As we have said, Guénon does not use the expression “intellectuality” in its generally accepted meaning; those to whom he refers are not “intellectuals,” but men of superior character whose formation has been on traditional lines and who possess a knowledge of metaphysics. Moreover he mentions an “indirect action” invisible and imponderable that such elites can exercise (here we might call to mind some of the secret societies of the Chinese, perhaps even the action of Freemasonry in the 17th and 18th centuries).
But for all this, the notion of an élite intellectuelle gives one the impression of something abstract. If we accept the earlier account of an active and more Western expression of the traditional spirit, then the idea of an Order—analogous to the Templars, Ismaelites, and Teutonic Knights of old—seems better suited to the purpose than an élite intellectuelle. An Order represents a superior form of life within the framework of a life of action, which may have a metaphysical and traditional “dimension” while at the same time remaining in more directly involved with the real world of historical facts.
But all this implies a change of mental outlook, a new vision of the world, which should exercise its influence in all fields of modern culture, including the so-called exact sciences.
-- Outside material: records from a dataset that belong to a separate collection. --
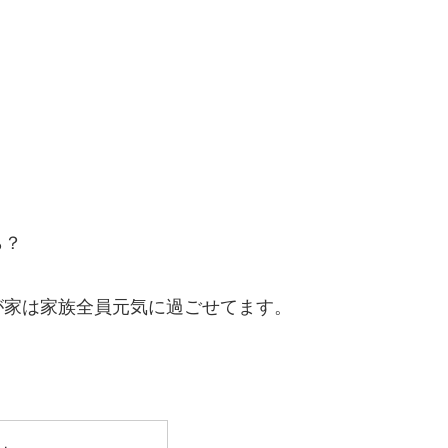
ら？
が家は家族全員元気に過ごせてます。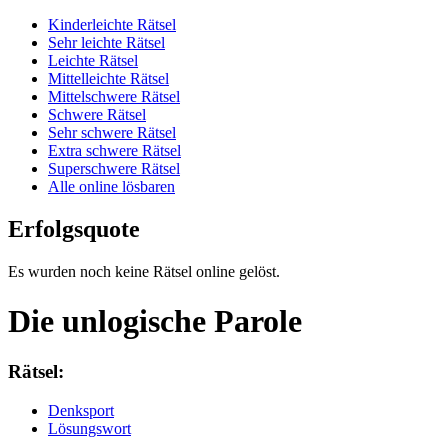
Kinderleichte Rätsel
Sehr leichte Rätsel
Leichte Rätsel
Mittelleichte Rätsel
Mittelschwere Rätsel
Schwere Rätsel
Sehr schwere Rätsel
Extra schwere Rätsel
Superschwere Rätsel
Alle online lösbaren
Erfolgsquote
Es wurden noch keine Rätsel online gelöst.
Die unlogische Parole
Rätsel:
Denksport
Lösungswort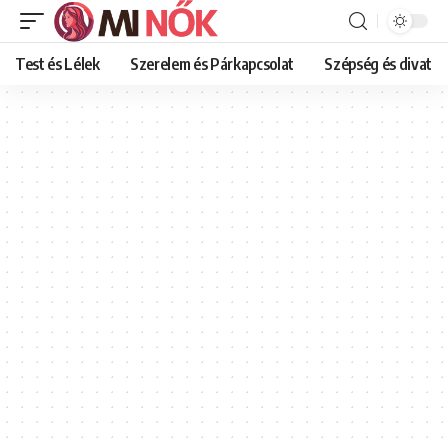
Test és Lélek
Szerelem és Párkapcsolat
Szépség és divat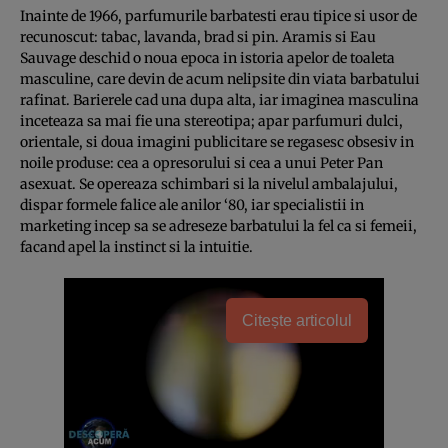
Inainte de 1966, parfumurile barbatesti erau tipice si usor de
recunoscut: tabac, lavanda, brad si pin. Aramis si Eau
Sauvage deschid o noua epoca in istoria apelor de toaleta
masculine, care devin de acum nelipsite din viata barbatului
rafinat. Barierele cad una dupa alta, iar imaginea masculina
inceteaza sa mai fie una stereotipa; apar parfumuri dulci,
orientale, si doua imagini publi­ci­tare se regasesc obsesiv in
noile pro­duse: cea a opresorului si cea a unui Peter Pan
asexuat. Se opereaza schim­bari si la nivelul ambalajului,
dis­par formele falice ale anilor ‘80, iar spe­cia­listii in
marketing incep sa se adre­seze barbatului la fel ca si femeii,
fa­cand apel la instinct si la intuitie.
Citește articolul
Now in the case of this more general task, the reservations we have made no longer hold good; all that Guénon says is of undoubted value; he points to the essential principles that must be respected both in recognizing the real bearing of the crisis of the modern world, and for laying down the foundations for a return to an “integral traditionalism.” His suggestions differ widely in their bearing from the scanty proposals now brought forward by those Westerners who here and there are making an instinctive reaction against the prevailing state of things for which they foresee, more or less clearly, that the only possible outcome is disaster.
Now the fact that a Westerner, like René Guénon has not reached these conclusions by relying solely on his own forces and potentialities, but through close contact with the authentic exponents of a still Traditional East, is a fact which has particular significance for us and one that deserves to be emphasized in these pages.